= What is expected =
Pictures aside, write every record out again word for word.

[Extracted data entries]
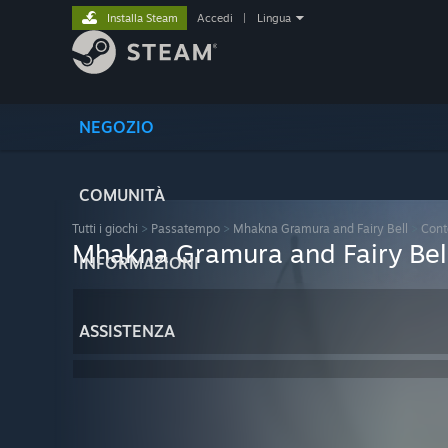
Installa Steam
Accedi
|
Lingua
NEGOZIO
COMUNITÀ
Tutti i giochi
>
Passatempo
>
Mhakna Gramura and Fairy Bell
>
Conte
Mhakna Gramura and Fairy Bell
INFORMAZIONI
ASSISTENZA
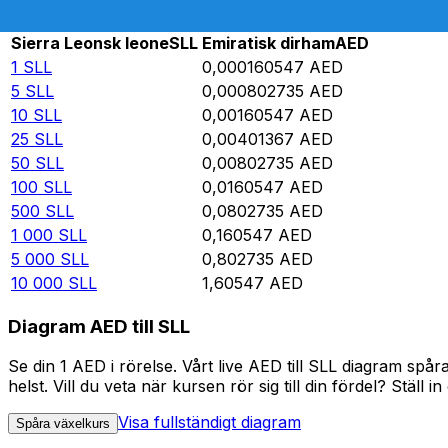
Rate information of SLL/AED currency pair
Sierra Leonsk leone
SLL
Emiratisk dirham
AED
1
SLL
0,000160547
AED
5
SLL
0,000802735
AED
10
SLL
0,00160547
AED
25
SLL
0,00401367
AED
50
SLL
0,00802735
AED
100
SLL
0,0160547
AED
500
SLL
0,0802735
AED
1 000
SLL
0,160547
AED
5 000
SLL
0,802735
AED
10 000
SLL
1,60547
AED
Diagram AED till SLL
Se din 1 AED i rörelse. Vårt live AED till SLL diagram s
helst. Vill du veta när kursen rör sig till din fördel? Ställ 
Visa fullständigt diagram
Spåra växelkurs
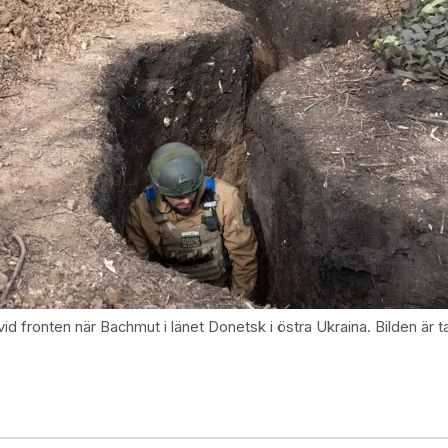
id fronten när Bachmut i länet Donetsk i östra Ukraina. Bilden är ta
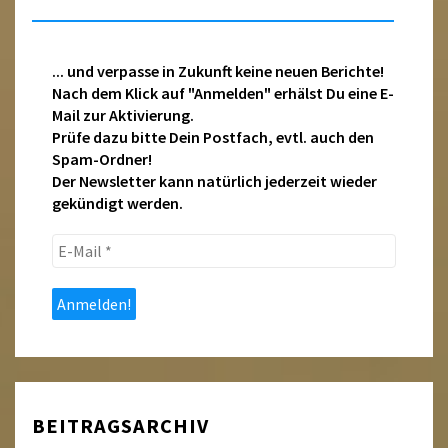
... und verpasse in Zukunft keine neuen Berichte!
Nach dem Klick auf "Anmelden" erhälst Du eine E-
Mail zur Aktivierung.
Prüfe dazu bitte Dein Postfach, evtl. auch den
Spam-Ordner!
Der Newsletter kann natürlich jederzeit wieder
gekündigt werden.
E-
Mail
*
BEITRAGSARCHIV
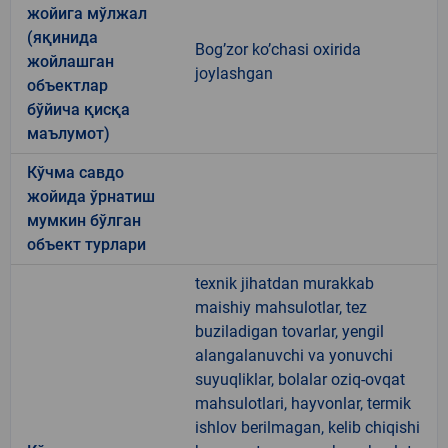
жойига мўлжал
(яқинида
Bog’zor ko’chasi oxirida
жойлашган
joylashgan
объектлар
бўйича қисқа
маълумот)
Кўчма савдо
жойида ўрнатиш
мумкин бўлган
объект турлари
texnik jihatdan murakkab
maishiy mahsulotlar, tez
buziladigan tovarlar, yengil
alangalanuvchi va yonuvchi
suyuqliklar, bolalar oziq-ovqat
mahsulotlari, hayvonlar, termik
ishlov berilmagan, kelib chiqishi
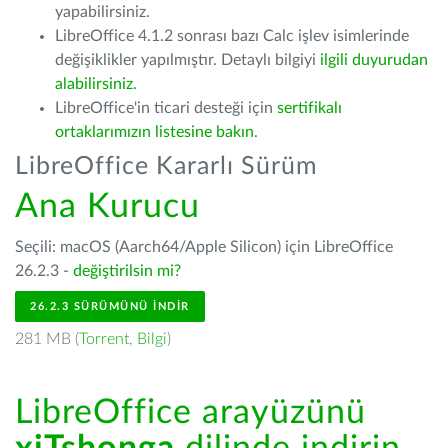
yapabilirsiniz.
LibreOffice 4.1.2 sonrası bazı Calc işlev isimlerinde
değişiklikler yapılmıştır. Detaylı bilgiyi
ilgili duyurudan
alabilirsiniz.
LibreOffice'in ticari desteği için
sertifikalı
ortaklarımızın listesine bakın
.
LibreOffice Kararlı Sürüm
Ana Kurucu
Seçili: macOS (Aarch64/Apple Silicon) için LibreOffice
26.2.3 -
değiştirilsin mi?
26.2.3 SÜRÜMÜNÜ İNDIR
281 MB (
Torrent
,
Bilgi
)
LibreOffice arayüzünü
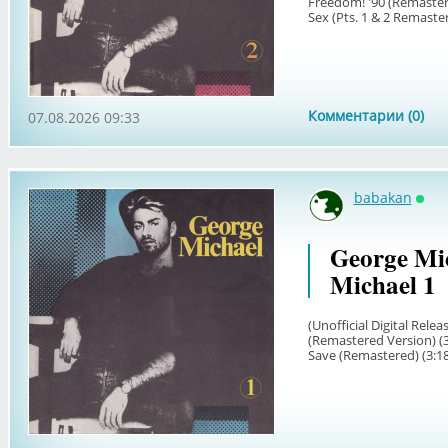
Freedom! '90 (Remastere
Sex (Pts. 1 & 2 Remaster
Комментарии (0)
07.08.2026 09:33
babakan
Онл
George Mic
Michael 1
(Unofficial Digital Rele
(Remastered Version) (3
Save (Remastered) (3:18)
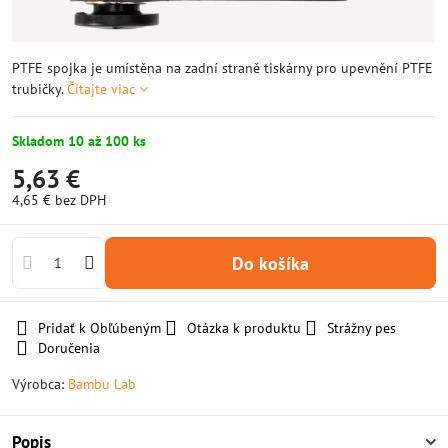
PTFE spojka je umístěna na zadní straně tiskárny pro upevnění PTFE
trubičky.
Čítajte viac
Skladom 10 až 100 ks
5,63 €
4,65 €
bez DPH
Do košíka
Pridať k Obľúbeným
Otázka k produktu
Strážny pes
Doručenia
Výrobca:
Bambu Lab
Popis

= Result of the task =
Installa Steam
Accedi
|
Lingua
NEGOZIO
COMUNITÀ
Tutti i giochi
>
Passatempo
>
Mhakna Gramura and Fairy Bell
>
Conte
Mhakna Gramura and Fairy Bell
INFORMAZIONI
ASSISTENZA
Rate information of SLL/AED currency pair
Sierra Leonsk leone
SLL
Emiratisk dirham
AED
1
SLL
0,000160547
AED
5
SLL
0,000802735
AED
10
SLL
0,00160547
AED
25
SLL
0,00401367
AED
50
SLL
0,00802735
AED
100
SLL
0,0160547
AED
500
SLL
0,0802735
AED
1 000
SLL
0,160547
AED
5 000
SLL
0,802735
AED
10 000
SLL
1,60547
AED
Diagram AED till SLL
Se din 1 AED i rörelse. Vårt live AED till SLL diagram s
helst. Vill du veta när kursen rör sig till din fördel? Ställ 
Visa fullständigt diagram
Spåra växelkurs
id fronten när Bachmut i länet Donetsk i östra Ukraina. Bilden är ta
... und verpasse in Zukunft keine neuen Berichte!
Nach dem Klick auf "Anmelden" erhälst Du eine E-
Mail zur Aktivierung.
Prüfe dazu bitte Dein Postfach, evtl. auch den
Spam-Ordner!
Der Newsletter kann natürlich jederzeit wieder
gekündigt werden.
E-
Mail
*
BEITRAGSARCHIV
жойига мўлжал
(яқинида
Bog’zor ko’chasi oxirida
жойлашган
joylashgan
объектлар
бўйича қисқа
маълумот)
Кўчма савдо
жойида ўрнатиш
мумкин бўлган
объект турлари
texnik jihatdan murakkab
maishiy mahsulotlar, tez
buziladigan tovarlar, yengil
alangalanuvchi va yonuvchi
suyuqliklar, bolalar oziq-ovqat
mahsulotlari, hayvonlar, termik
ishlov berilmagan, kelib chiqishi
yapabilirsiniz.
LibreOffice 4.1.2 sonrası bazı Calc işlev isimlerinde
değişiklikler yapılmıştır. Detaylı bilgiyi
ilgili duyurudan
alabilirsiniz.
LibreOffice'in ticari desteği için
sertifikalı
ortaklarımızın listesine bakın
.
LibreOffice Kararlı Sürüm
Ana Kurucu
Seçili: macOS (Aarch64/Apple Silicon) için LibreOffice
26.2.3 -
değiştirilsin mi?
26.2.3 SÜRÜMÜNÜ İNDIR
281 MB (
Torrent
,
Bilgi
)
LibreOffice arayüzünü
Freedom! '90 (Remastere
Sex (Pts. 1 & 2 Remaster
Комментарии (0)
07.08.2026 09:33
babakan
Онл
George Mic
Michael 1
(Unofficial Digital Rele
(Remastered Version) (3
Save (Remastered) (3:18)
PTFE spojka je umístěna na zadní straně tiskárny pro upevnění PTFE
trubičky.
Čítajte viac
Skladom 10 až 100 ks
5,63 €
4,65 €
bez DPH
Do košíka
Pridať k Obľúbeným
Otázka k produktu
Strážny pes
Doručenia
Výrobca:
Bambu Lab
Popis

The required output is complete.